The 12-month dashboard is designed to be easy to audit: visitor volume comes from the public Singapore arrivals base, revenue comes from rounded spend-per-visit assumptions, campaign performance comes from explicit spend and ROAS assumptions, and guest experience is broken into transport, crowding, service/queueing, and wayfinding/facilities themes.

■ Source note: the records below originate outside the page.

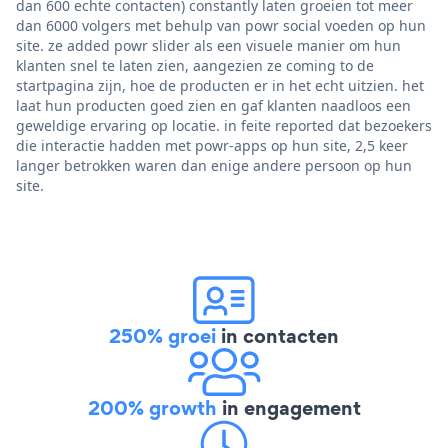
dan 600 echte contacten) constantly laten groeien tot meer
dan 6000 volgers met behulp van powr social voeden op hun
site. ze added powr slider als een visuele manier om hun
klanten snel te laten zien, aangezien ze coming to de
startpagina zijn, hoe de producten er in het echt uitzien. het
laat hun producten goed zien en gaf klanten naadloos een
geweldige ervaring op locatie. in feite reported dat bezoekers
die interactie hadden met powr-apps op hun site, 2,5 keer
langer betrokken waren dan enige andere persoon op hun
site.
250% groei
in contacten
200% growth
in engagement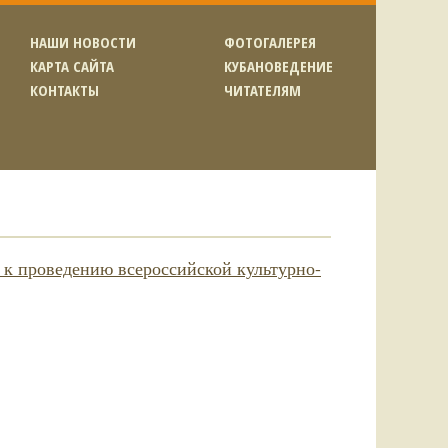
НАШИ НОВОСТИ
ФОТОГАЛЕРЕЯ
КАРТА САЙТА
КУБАНОВЕДЕНИЕ
КОНТАКТЫ
ЧИТАТЕЛЯМ
 к проведению всероссийской культурно-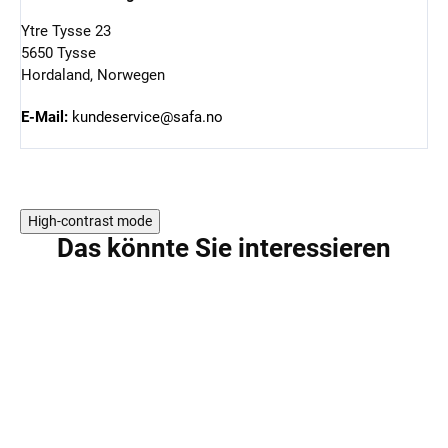
Ytre Tysse 23
5650 Tysse
Hordaland, Norwegen
E-Mail:
kundeservice@safa.no
High-contrast mode
Das könnte Sie interessieren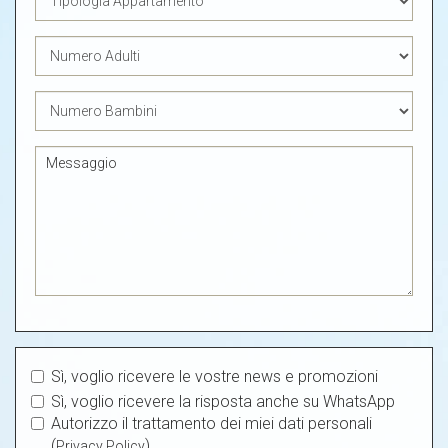
Sì, voglio ricevere le vostre news e promozioni
Sì, voglio ricevere la risposta anche su WhatsApp
Autorizzo il trattamento dei miei dati personali
(
)
Privacy Policy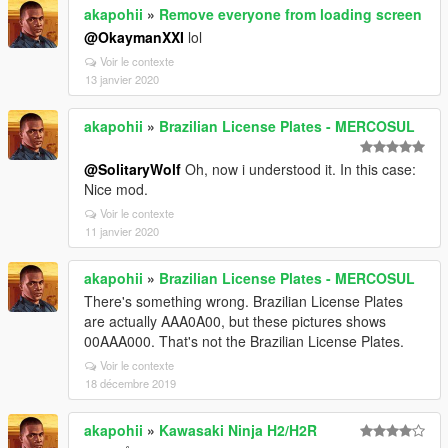
akapohii
»
Remove everyone from loading screen
@OkaymanXXI
lol
Voir le contexte
13 janvier 2020
akapohii
»
Brazilian License Plates - MERCOSUL
@SolitaryWolf
Oh, now i understood it. In this case:
Nice mod.
Voir le contexte
11 janvier 2020
akapohii
»
Brazilian License Plates - MERCOSUL
There's something wrong. Brazilian License Plates
are actually AAA0A00, but these pictures shows
00AAA000. That's not the Brazilian License Plates.
Voir le contexte
18 décembre 2019
akapohii
»
Kawasaki Ninja H2/H2R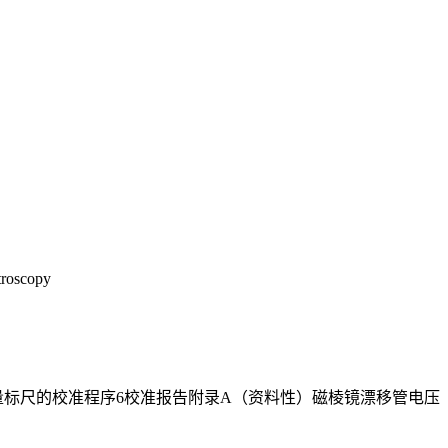
troscopy
和能量标尺的校准程序6校准报告附录A（资料性）磁棱镜漂移管电压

For the modeled 12-month period, the destination captures about 2.4m visits, made up of roughly 1.4m tourist visits and 1.0m local visits. Applying the rounded spend assumptions gives about $193.2m in destination revenue: tourist visits contribute $100 each and local visits $50 each, with that spend allocated across attractions, F&B, retail and events. The same period also produces an aggregate campaign ROAS of about 2.5x and an average NPS of 50, with negative feedback averaging 22%.
SDC Action Table
| Management action | Evidence from analysis | How SDC could use it | Metric to monitor |
|---|---|---|---|
| Prioritize country-specific activation | China, Indonesia, Malaysia, Australia and India account for the largest share of arrivals. | Build source-country views for campaign planning, language localization, travel-trade partnerships and visitor-mix monitoring. | Visitors by source country, campaign ROAS, revenue per visitor |
| Separate volume recovery from value recovery | Hotel room revenue has recovered faster than visitor arrivals. | Track whether destination visitors are converting into higher-yield attraction, F&B, retail and event spend rather than only measuring footfall. | Revenue per visitor, average spend, business-unit revenue mix |
| Use recovery gaps as a growth pipeline | Japan, Germany and Taiwan show positive growth but remain below the 2019 baseline. | Test tactical campaigns, airline/travel-agent partnerships and event bundles for under-recovered but improving countries. | Recovery vs 2019, YoY growth, campaign bookings |
| Protect experience during peak demand | Synthetic guest-experience modeling links high visitorship to crowding and transport complaint pressure. | Pair demand forecasts with transport nudges, crowd-level dashboards, staffing plans and peak-period communication. | NPS, negative feedback %, crowding/transport complaints |
Reproducible Analysis
The full Python pipeline is kept as a separate source file so the portfolio page stays readable while reviewers can still inspect the methodology, data pulls, synthetic data assumptions and calculation logic.
Data Sources
- International Visitor Arrivals by Place of Residence, Monthly
- Monthly Hotel Statistics
- Tourism Receipts by Major Components (Year-to-Date), Quarterly
Note: Singapore tourism demand and hotel benchmarks are official public datasets. Destination revenue, campaign ROAS, guest feedback and local-versus-tourist destination behavior are synthetic and used only to demonstrate analytical approach.